Mariko is a contemporary art jewellery artist. She graduated from BA (Hons) Edinburgh College of Art with First class in 2011, and set up her studio in London. She currently lives and works in Tokyo, Japan.
Here is a story how she started her jewellery. It was a long path..... It took more than she thought...
She was born and grew up in Japan. Due to her father's job, Brazil was also one of the cities where she lived and was strongly inspired to be a jeweller. By joining a local kindergarten, she was fascinated by her friends’ jewellery in gold and gemstones. Their small and sparking jewellery drew her eyes, giving her special impressions and excitements. Making or wearing jewellery has become something very personal for her since then. As far as she remembers, she had an idea, more clearly a picture of herself, sitting on the jewellery bench and making jewellery.
When it came to choose her degree, she did not choose to study art and design for the first place. Economics was her first degree at a university in Osaka, hoping to work for the international organizations which help and support those countries. She wanted to do jewellery alongside her work in the future.
After graduation, she worked for energy sectors by providing investments in oil and gas upstream businesses. The industry exposed her to the geology. She loved to imagine how oil and gas have been created and stored deep under the ground for the incredibly long period of time by looking at the geographic map. Gemstones and metals were created similarly to those energy resources. This inadvertent chance led to the rediscovery of her childhood dream of being a jeweller. This time, her fascination towards creation and jewellery made her resolve to realize the dream.

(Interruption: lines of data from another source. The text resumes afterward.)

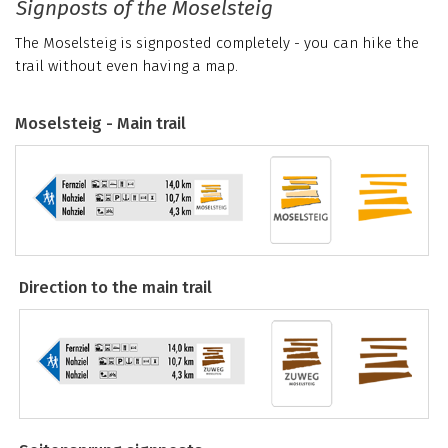
Signposts of the Moselsteig
The Moselsteig is signposted completely - you can hike the
trail without even having a map.
Moselsteig - Main trail
Direction to the main trail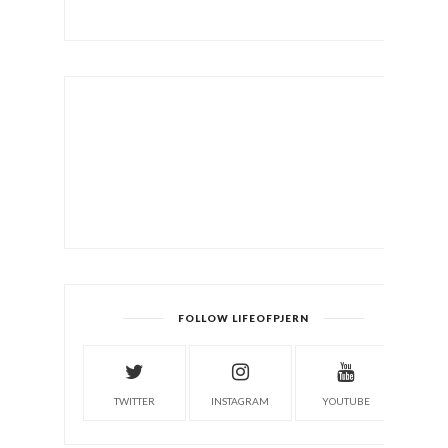
FOLLOW LIFEOFPJERN
TWITTER
INSTAGRAM
YOUTUBE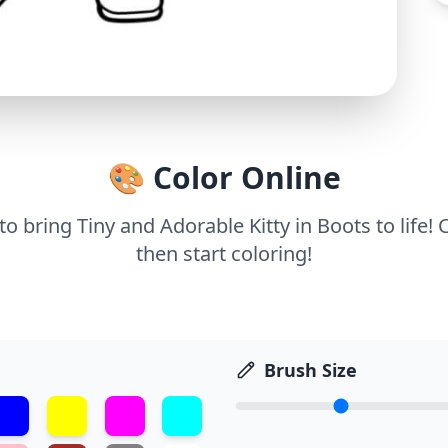
🎨 Color Online
 to bring Tiny and Adorable Kitty in Boots to life!
then start coloring!
Brush Size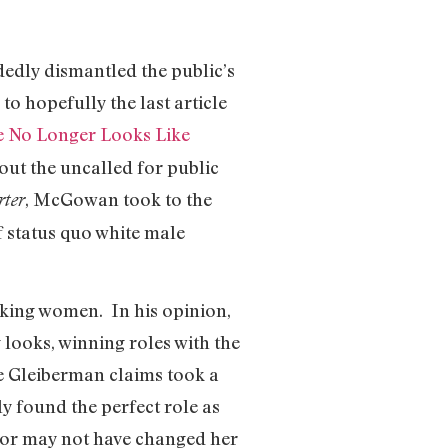
edly dismantled the public’s
to hopefully the last article
he No Longer Looks Like
ut the uncalled for public
, McGowan took to the
rter
f status quo white male
ooking women. In his opinion,
looks, winning roles with the
e Gleiberman claims took a
y found the perfect role as
ay or may not have changed her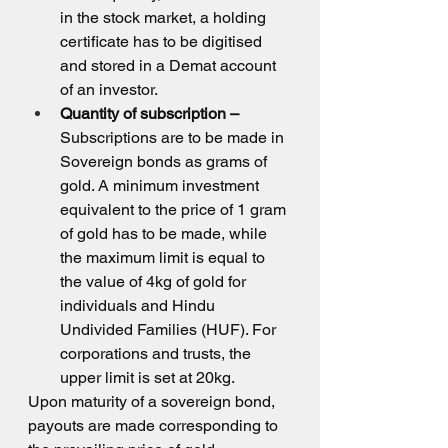
in the stock market, a holding 
certificate has to be digitised 
and stored in a Demat account 
of an investor.
Quantity of subscription –
Subscriptions are to be made in 
Sovereign bonds as grams of 
gold. A minimum investment 
equivalent to the price of 1 gram 
of gold has to be made, while 
the maximum limit is equal to 
the value of 4kg of gold for 
individuals and Hindu 
Undivided Families (HUF). For 
corporations and trusts, the 
upper limit is set at 20kg.
Upon maturity of a sovereign bond, 
payouts are made corresponding to 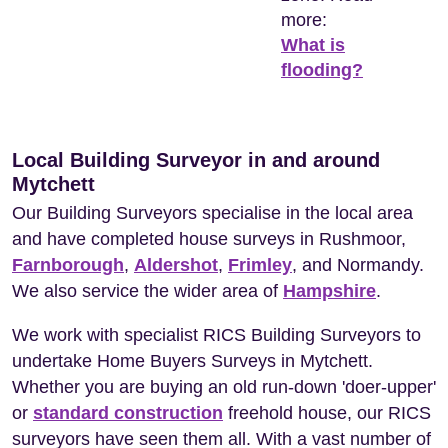
more:
What is
flooding?
Local Building Surveyor in and around
Mytchett
Our Building Surveyors specialise in the local area
and have completed house surveys in Rushmoor,
Farnborough
,
Aldershot
,
Frimley
, and Normandy.
We also service the wider area of
Hampshire
.
We work with specialist RICS Building Surveyors to
undertake Home Buyers Surveys in Mytchett.
Whether you are buying an old run-down 'doer-upper'
or
standard construction
freehold house, our RICS
surveyors have seen them all. With a vast number of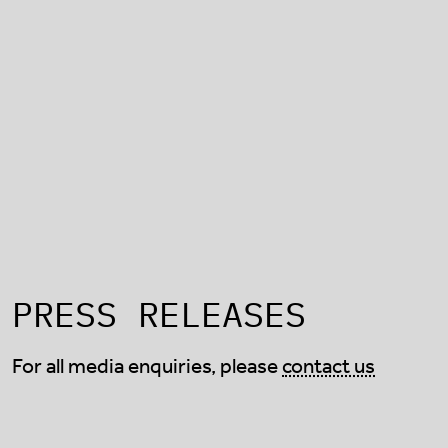
PRESS RELEASES
For all media enquiries, please
contact us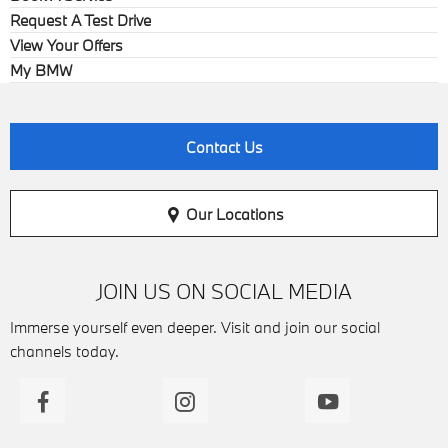
Request A Test Drive
View Your Offers
My BMW
Contact Us
Our Locations
JOIN US ON SOCIAL MEDIA
Immerse yourself even deeper. Visit and join our social
channels today.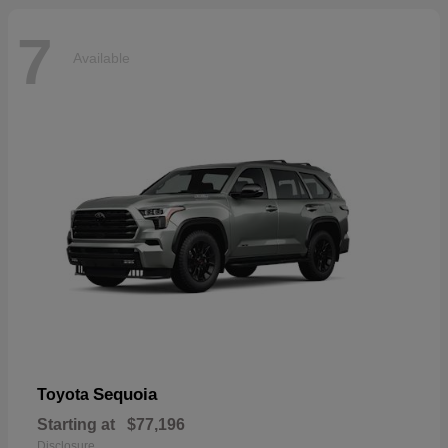
7
Available
Sequoia
Toyota
Starting at
$77,196
Disclosure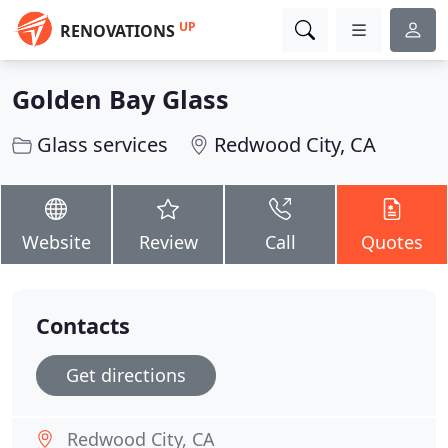
UP
RENOVATIONS
Golden Bay Glass
Glass services
Redwood City, CA
Website
Review
Call
Quotes
Contacts
Get directions
Redwood City, CA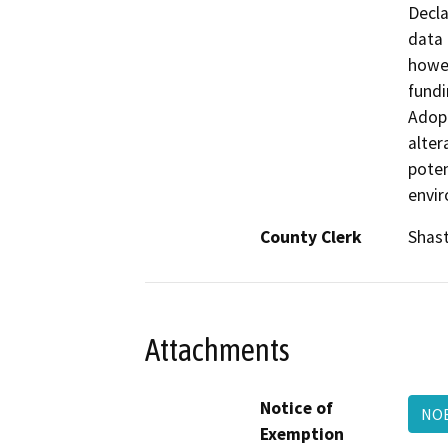
Decla
data 
howev
fundi
Adopt
alter
poten
envi
County Clerk
Shas
Attachments
Notice of
NOE
Exemption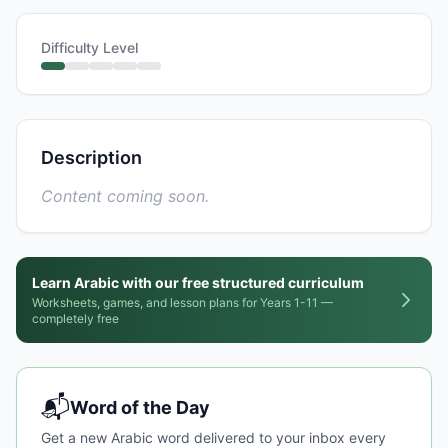
Difficulty Level
Description
Content coming soon.
Learn Arabic with our free structured curriculum
Worksheets, games, and lesson plans for Years 1-11 —
completely free
📬
Word of the Day
Get a new Arabic word delivered to your inbox every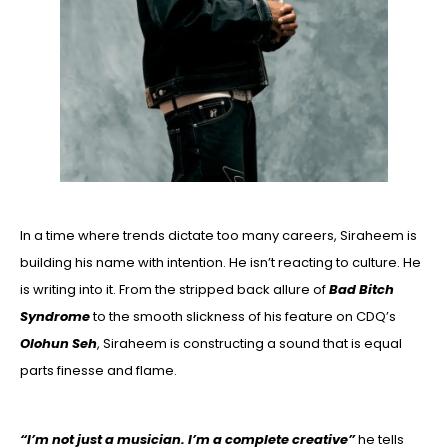
In a time where trends dictate too many careers, Siraheem is
building his name with intention. He isn’t reacting to culture. He
is writing into it. From the stripped back allure of
Bad Bitch
Syndrome
to the smooth slickness of his feature on CDQ’s
Olohun Seh
, Siraheem is constructing a sound that is equal
parts finesse and flame.
“I’m not just a musician. I’m a complete creative”
he tells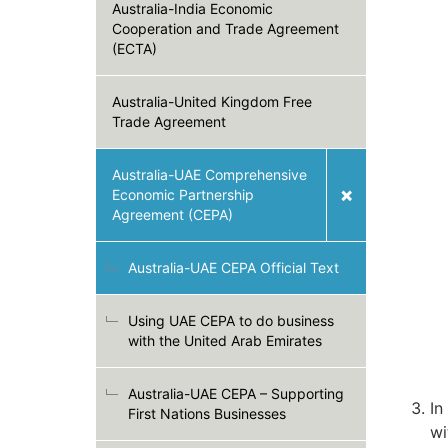
Australia-India Economic
Cooperation and Trade Agreement
(ECTA)
Australia-United Kingdom Free
Trade Agreement
Australia-UAE Comprehensive
Economic Partnership
Agreement (CEPA)
Australia-UAE CEPA Official Text
Using UAE CEPA to do business
with the United Arab Emirates
Australia-UAE CEPA – Supporting
In
First Nations Businesses
wi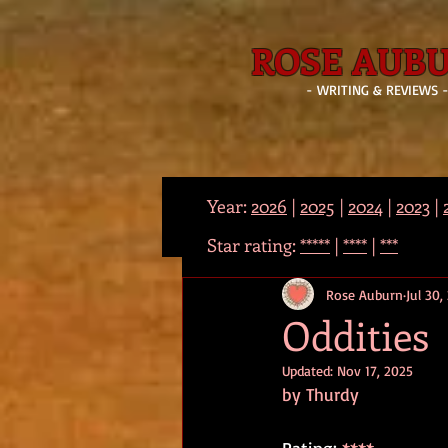
ROSE AUB
- WRITING & REVIEWS 
Year:
2026
|
2025
|
2024
|
2023
|
Star rating:
*****
|
****
|
***
Rose Auburn
Jul 30,
Oddities
Updated:
Nov 17, 2025
by Thurdy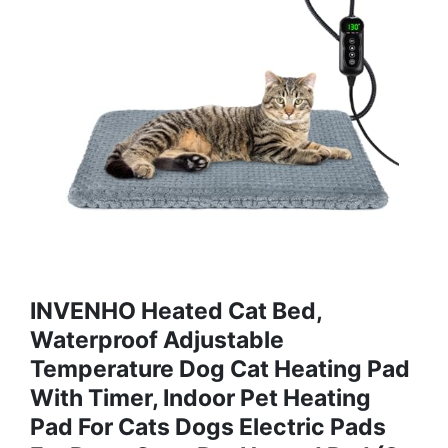
INVENHO Heated Cat Bed,
Waterproof Adjustable
Temperature Dog Cat Heating Pad
With Timer, Indoor Pet Heating
Pad For Cats Dogs Electric Pads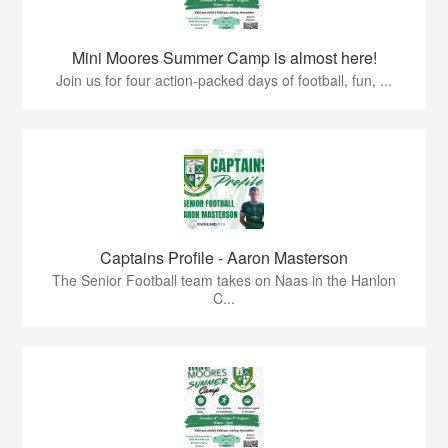
Mini Moores Summer Camp is almost here!
Join us for four action-packed days of football, fun, ...
Captains Profile - Aaron Masterson
The Senior Football team takes on Naas in the Hanlon
C...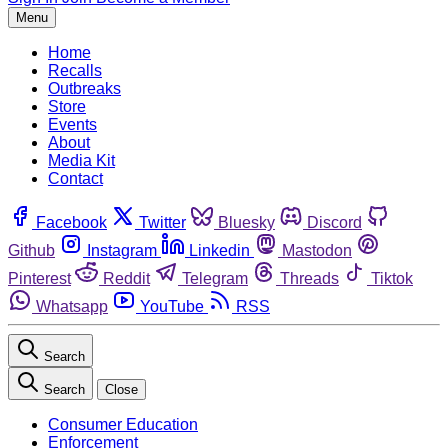
Menu
Home
Recalls
Outbreaks
Store
Events
About
Media Kit
Contact
Facebook
Twitter
Bluesky
Discord
Github
Instagram
Linkedin
Mastodon
Pinterest
Reddit
Telegram
Threads
Tiktok
Whatsapp
YouTube
RSS
Search
Search
Close
Consumer Education
Enforcement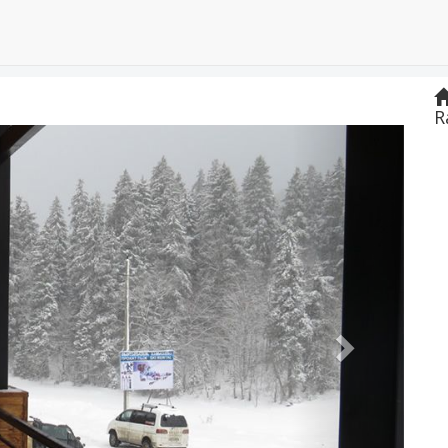
R
Next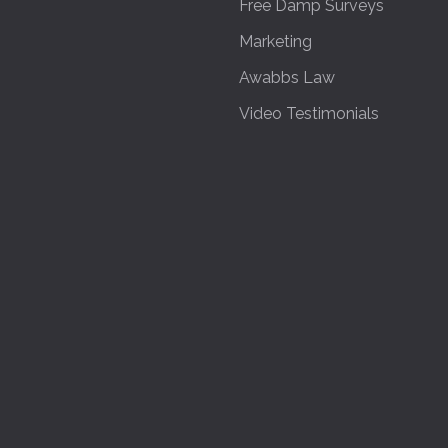
Free Damp Surveys
Marketing
Awabbs Law
Video Testimonials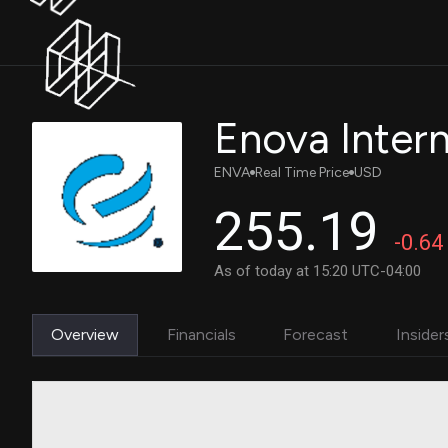
Enova Interna
ENVA
Real Time Price
USD
255.19
-0.64
As of today at 15:20 UTC-04:00
Overview
Financials
Forecast
Insider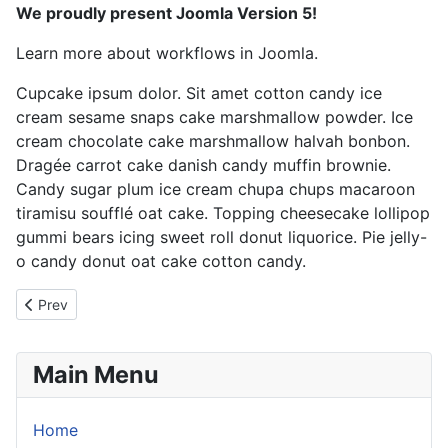
We proudly present Joomla Version 5!
Learn more about workflows in Joomla.
Cupcake ipsum dolor. Sit amet cotton candy ice
cream sesame snaps cake marshmallow powder. Ice
cream chocolate cake marshmallow halvah bonbon.
Dragée carrot cake danish candy muffin brownie.
Candy sugar plum ice cream chupa chups macaroon
tiramisu soufflé oat cake. Topping cheesecake lollipop
gummi bears icing sweet roll donut liquorice. Pie jelly-
o candy donut oat cake cotton candy.
Previous article: Love
Prev
Main Menu
Home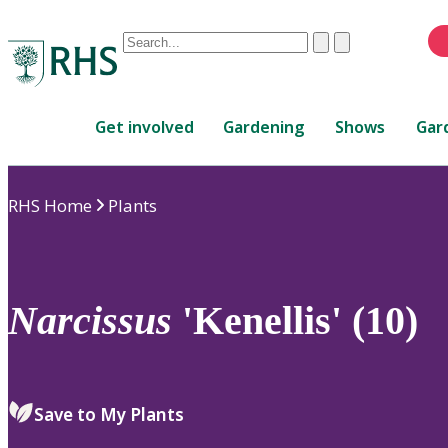
Conduct
Clear
Submit
a
When
search
autocomplete
Home
results
Get involved
Gardening
Shows
Gar
are
available,
use
RHS Home
Plants
up
and
down
arrows
to
Narcissus
'Kenellis' (10)
review
and
enter
to
Save to My Plants
select.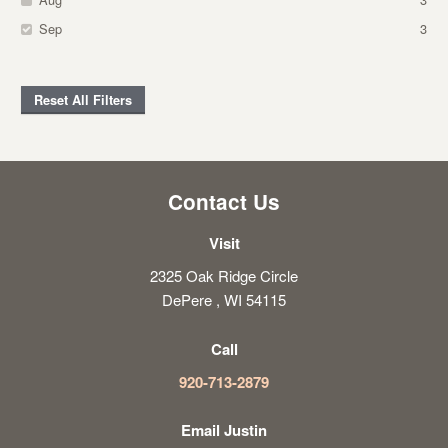
Sep
3
Reset All Filters
Contact Us
Visit
2325 Oak Ridge Circle
DePere , WI 54115
Call
920-713-2879
Email Justin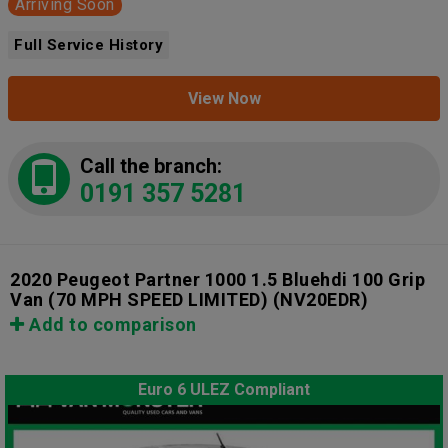
Arriving Soon
Full Service History
View Now
Call the branch:
0191 357 5281
2020 Peugeot Partner 1000 1.5 Bluehdi 100 Grip
Van (70 MPH SPEED LIMITED)
(NV20EDR)
Add to comparison
Euro 6 ULEZ Compliant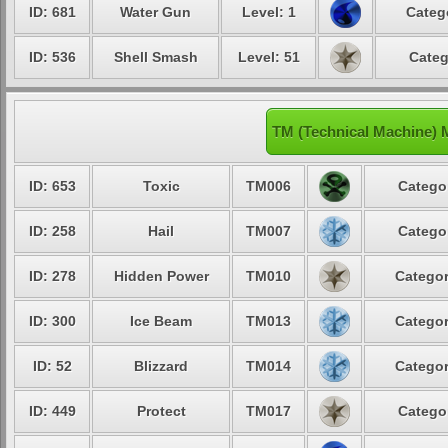
ID: 681
Water Gun
Level: 1
Categ
ID: 536
Shell Smash
Level: 51
Categ
TM (Technical Machine) 
ID: 653
Toxic
TM006
Categor
ID: 258
Hail
TM007
Categor
ID: 278
Hidden Power
TM010
Categor
ID: 300
Ice Beam
TM013
Categor
ID: 52
Blizzard
TM014
Categor
ID: 449
Protect
TM017
Categor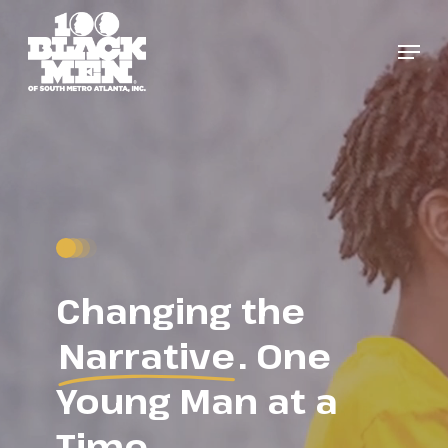
Skip
to
Menu
Close
main
Menu
content
Changing the
Narrative
. One
Young Man at a
Time.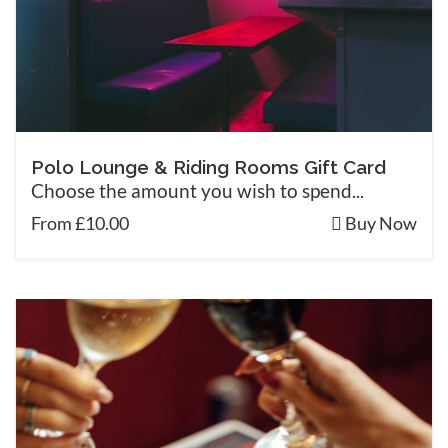
Polo Lounge & Riding Rooms Gift Card
Choose the amount you wish to spend...
From £10.00
Buy Now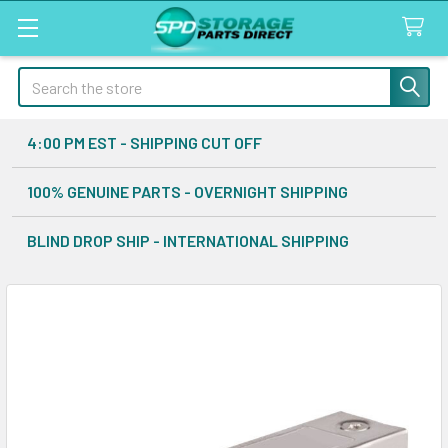
Search
4:00 PM EST - SHIPPING CUT OFF
100% GENUINE PARTS - OVERNIGHT SHIPPING
BLIND DROP SHIP - INTERNATIONAL SHIPPING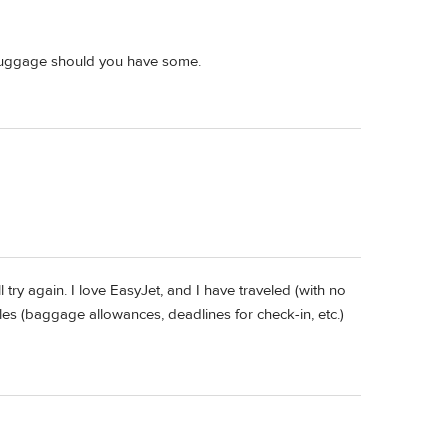
d luggage should you have some.
try again. I love EasyJet, and I have traveled (with no
es (baggage allowances, deadlines for check-in, etc.)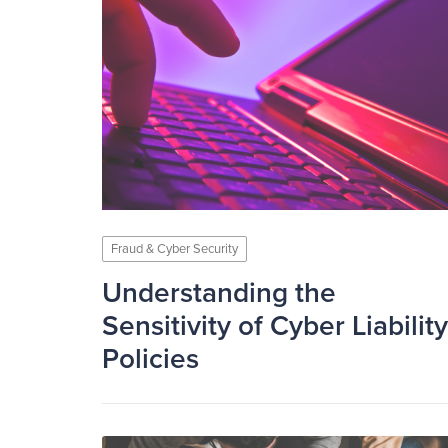
Fraud & Cyber Security
Understanding the
Sensitivity of Cyber Liability
Policies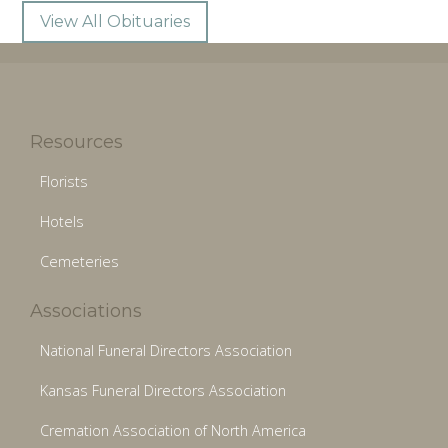
View All Obituaries
Resources
Florists
Hotels
Cemeteries
Associations
National Funeral Directors Association
Kansas Funeral Directors Association
Cremation Association of North America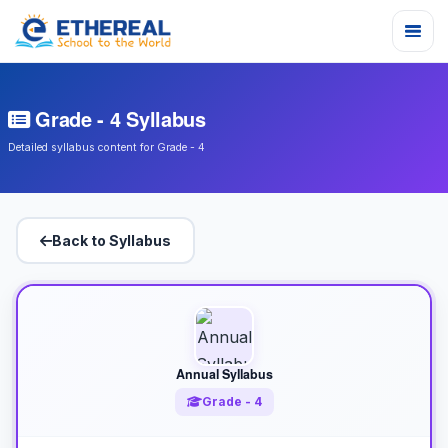
Grade - 4 Syllabus
Detailed syllabus content for Grade - 4
Back to Syllabus
Annual Syllabus
Grade - 4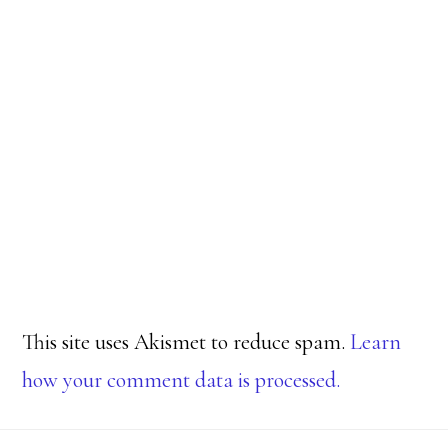
This site uses Akismet to reduce spam.
Learn
how your comment data is processed.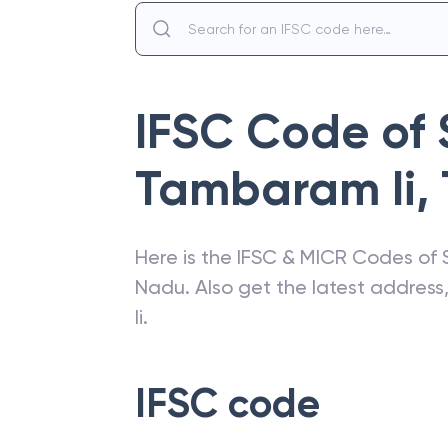
IFSC Code of
Tambaram Ii
,
Here is the IFSC & MICR Codes of
Nadu
. Also get the latest addres
Ii
.
IFSC code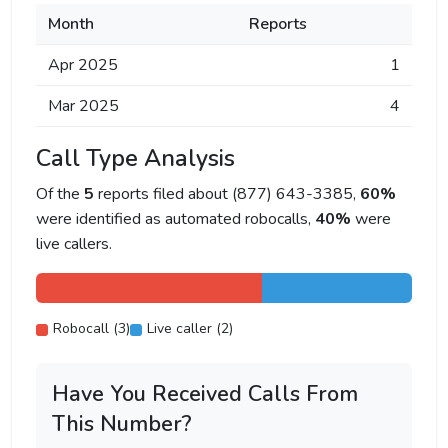
Month
Reports
Apr 2025
1
Mar 2025
4
Call Type Analysis
Of the
5
reports filed about (877) 643-3385,
60%
were identified as automated robocalls,
40%
were
live callers.
Robocall (3)
Live caller (2)
Have You Received Calls From
This Number?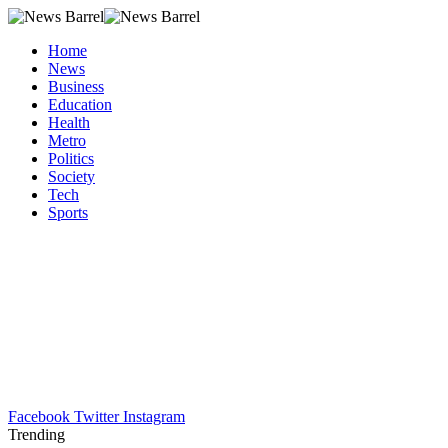
Home
News
Business
Education
Health
Metro
Politics
Society
Tech
Sports
Facebook
Twitter
Instagram
Trending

She started a part-time course in jewelry design & making in Tokyo. She gained a strong confidence that she liked to do it further. She left the job and prepare her portfolio and application for an art college abroad. In Autumn 2009, she started her study in Edinburgh, UK.
She has been always interested in and inspired by the relationship and contrasts between human being and nature; manmade and natural objects. She found the inspirations in her origin. Her visual and theoretical study toward Japanese culture helped develop her work further. By looking at traditional Japanese architecture and the spirit of Zen, she understands more how Japanese love nature and live together.